Türkiye ve Dünya'daki hızlı gelişimin takvimi 2002 yılının Haziran ayına takılır. Yeni bir kavram (Etkinlik Pazarlama) eski bir isimle farklı bir boyutta buluşarak,9 yıldır varlığını başarıyla devam ettiren bir gençlik festivalinin doğuşuna ve yaşamasına olanak tanırlar. 9 yıl önce Efes Pilsen Summer Fest olarak başlayan bu serüven, ilk yılki coşkusuyla, ismini Efes Pilsen One Love Festival olarak yaşatmaya devam ettirmektedir.



NEDEN BÖYLE BİR ETKİNLİĞE GEREK DUYULDU?




80'li yıllar ve öncesi, biranın, su gibi tüketildiği, beslenmedeki olumlu katkısı ve bira bahçelerinde yapılan hoş sohbetlerin eğlenceli içeceği olarak görülmesi, büyük bir darbe almıştı. Yeni yasal düzenlemeler çağdaş düşünce yapısını elimine etmek istese de, kurumlar bu oluşumu kaybetmek istemiyorlardı. Bir şeyler yapmalıydılar; bir faklılık... İşte böyle bir dönemde Efes Pilsen'in yolu Pozitif'in yaratıcılığıyla kesişti. O dönem, Efes Pilsen Blues Festival ile başladıkları 20 yıllık yolculuklarına, 9 yıl önce Efes Pilsen One Love Festival'ıda ekleyerek farklı segmentlerle kol kola yürümeye devam ettiler.




Aslında her şey Efes'in bir açıkhava festivali düzenlemek istemesinden doğmuştu.
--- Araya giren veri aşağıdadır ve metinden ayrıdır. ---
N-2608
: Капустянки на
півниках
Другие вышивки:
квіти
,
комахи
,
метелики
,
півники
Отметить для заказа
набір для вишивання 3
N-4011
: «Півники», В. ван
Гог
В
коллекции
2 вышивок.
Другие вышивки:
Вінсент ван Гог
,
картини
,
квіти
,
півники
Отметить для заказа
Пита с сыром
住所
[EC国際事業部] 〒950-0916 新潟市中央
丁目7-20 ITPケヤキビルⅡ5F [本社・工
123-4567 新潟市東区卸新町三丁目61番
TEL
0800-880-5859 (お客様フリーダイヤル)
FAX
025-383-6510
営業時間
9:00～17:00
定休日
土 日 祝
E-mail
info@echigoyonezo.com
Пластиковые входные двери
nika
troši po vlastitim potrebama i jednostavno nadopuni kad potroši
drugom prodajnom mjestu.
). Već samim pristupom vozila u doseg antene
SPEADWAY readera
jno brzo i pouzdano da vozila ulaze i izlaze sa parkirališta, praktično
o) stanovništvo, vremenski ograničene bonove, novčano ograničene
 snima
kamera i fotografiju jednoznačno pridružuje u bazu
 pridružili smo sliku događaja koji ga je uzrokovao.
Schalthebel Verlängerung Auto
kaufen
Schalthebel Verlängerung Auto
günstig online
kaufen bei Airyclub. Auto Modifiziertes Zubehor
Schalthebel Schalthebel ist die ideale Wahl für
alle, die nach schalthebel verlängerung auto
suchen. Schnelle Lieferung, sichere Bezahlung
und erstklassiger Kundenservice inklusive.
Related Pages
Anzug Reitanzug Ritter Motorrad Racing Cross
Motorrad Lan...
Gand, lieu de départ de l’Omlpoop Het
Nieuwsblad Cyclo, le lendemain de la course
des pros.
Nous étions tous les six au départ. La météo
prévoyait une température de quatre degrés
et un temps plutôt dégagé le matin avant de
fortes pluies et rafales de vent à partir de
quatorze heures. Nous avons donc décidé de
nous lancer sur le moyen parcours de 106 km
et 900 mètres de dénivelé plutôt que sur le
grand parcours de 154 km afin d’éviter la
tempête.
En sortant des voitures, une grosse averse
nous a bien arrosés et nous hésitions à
O dönemin koşullarının yeni bir soluk getirmek isteyen Efes, Pozitif'in Manu Chao'yu ülkemizde ağırlamak istemesiyle " Bu neden bir açıkhava festivali olarak gerçekleştirilmesin?" fikrini gündeme getirdi. Yapılmak istenende aslında tam olarak buydu. Günün erken saatlerinde başlayarak, gecenin ilerleyen saatlerine kadar devam eden 2 günlük bir açıkhava festivali. Fikir gerçekle yüzleşti ancak istenene tam olarak ulaşılamamıştı.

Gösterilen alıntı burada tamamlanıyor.